Il centro Zenith di Andria ricorderà sabato 27 gennaio lo sterminio dei disabili nei campi di concentramento in occasione delle celebrazioni della Giornata della memoria. Una occasione per non dimenticare le vittime del nazismo e del fascismo a cominciare dall Aktion T4 , l'inumano progetto di eutanasia di massa delle persone con disabilità realizzato dal regime nazista. Una infamia e disumana pratica che durante il Terzo Reich provocò la morte di almeno 70 mila cittadini disabili nella sola Germania, oltre alla sterilizzazione forzata.

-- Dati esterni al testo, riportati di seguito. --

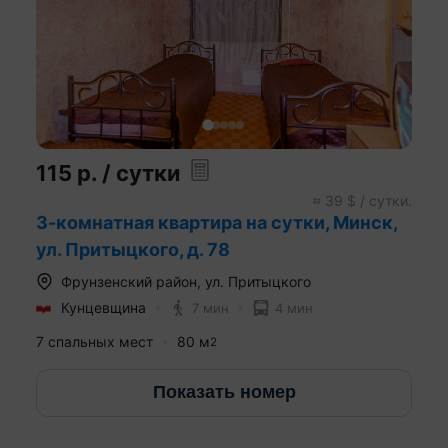
115
р.
/ сутки
≈
39
$ / сутки.
3-комнатная квартира на сутки, Минск,
ул. Притыцкого, д. 78
Фрунзенский район
,
ул. Притыцкого
Кунцевщина
7 мин
4 мин
7 спальных мест
80
м
2
Показать номер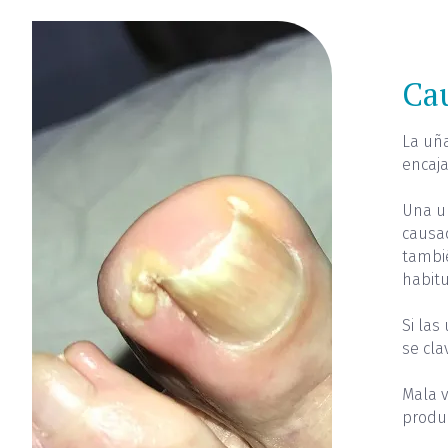
Cau
La uña
encaja
Una uñ
causa
tambi
habit
Si las
se cla
Mala v
produ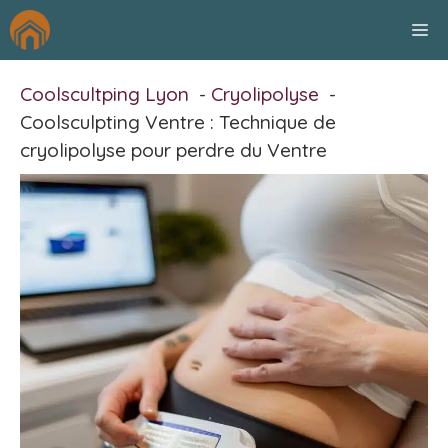
Aller
M
au
contenu
Coolscultping Lyon
Cryolipolyse
Coolsculpting Ventre : Technique de
cryolipolyse pour perdre du Ventre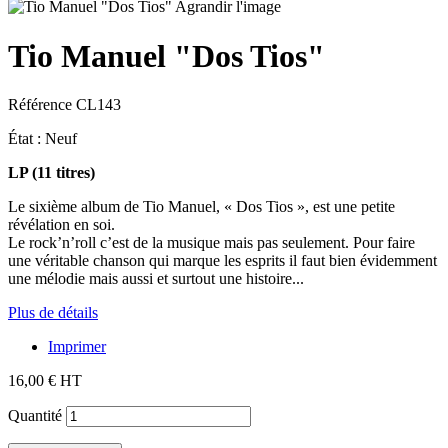
Agrandir l'image
Tio Manuel "Dos Tios"
Référence
CL143
État :
Neuf
LP (11 titres)
Le sixième album de Tio Manuel, « Dos Tios », est une petite
révélation en soi.
Le rock’n’roll c’est de la musique mais pas seulement. Pour faire
une véritable chanson qui marque les esprits il faut bien évidemment
une mélodie mais aussi et surtout une histoire...
Plus de détails
Imprimer
16,00 €
HT
Quantité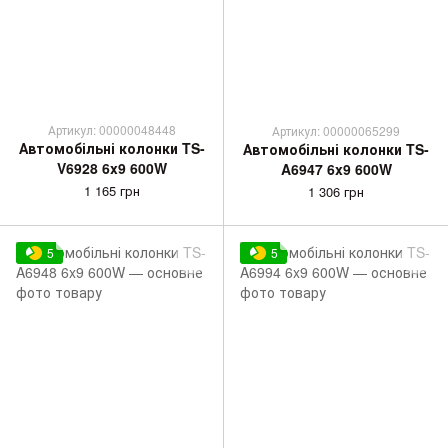
Артикул: 00000048448
Артикул: 00000065299
Автомобільні колонки TS-
Автомобільні колонки TS-
V6928 6x9 600W
A6947 6x9 600W
1 165 грн
1 306 грн
5
5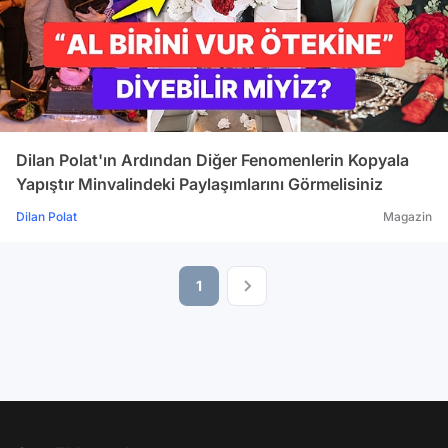
Dilan Polat'ın Ardından Diğer Fenomenlerin Kopyala
Yapıştır Minvalindeki Paylaşımlarını Görmelisiniz
Dilan Polat
Magazin
1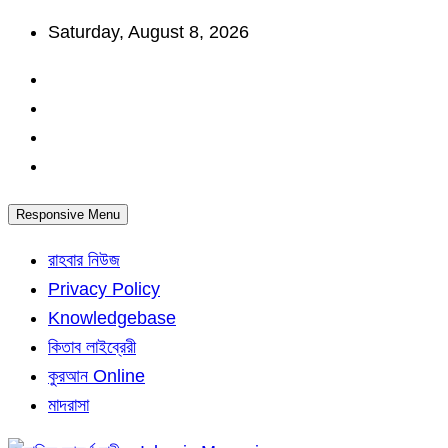
Skip
Saturday, August 8, 2026
to
content
Responsive Menu
রাহবার নিউজ
Privacy Policy
Knowledgebase
কিতাব লাইব্রেরী
কুরআন Online
মাদরাসা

Non solo ebrei, omosessuali, Rom, infatti, nella follia nazista: Hitler vide nelle persone con disabilità (adulti ma anche bambini) vite indegne di essere vissute - l'esempio di quell'errore che andava sradicato dal genere umano per arrivare alla razza perfetta.
La pazzia e la disumanità di tali pensieri affondavano le radici in alcune teorie eugenetiche e di difesa della razza che diventarono pratica in un piano di follia volta a eliminare le imperfezioni e depurare la razza.
"Tali teorie vennero incrociate con una propaganda che secondo un piano ben progettato faceva i conti e dipingeva le persone malate e con disabilità come costi inutili per il regime e i suoi cittadini tutti: zavorre di cui il Paese, in guerra, avrebbe dovuto sbarazzarsi", ha sottolineato il prof. Antonello Fortunato, responsabile del centro Zenith di Andria.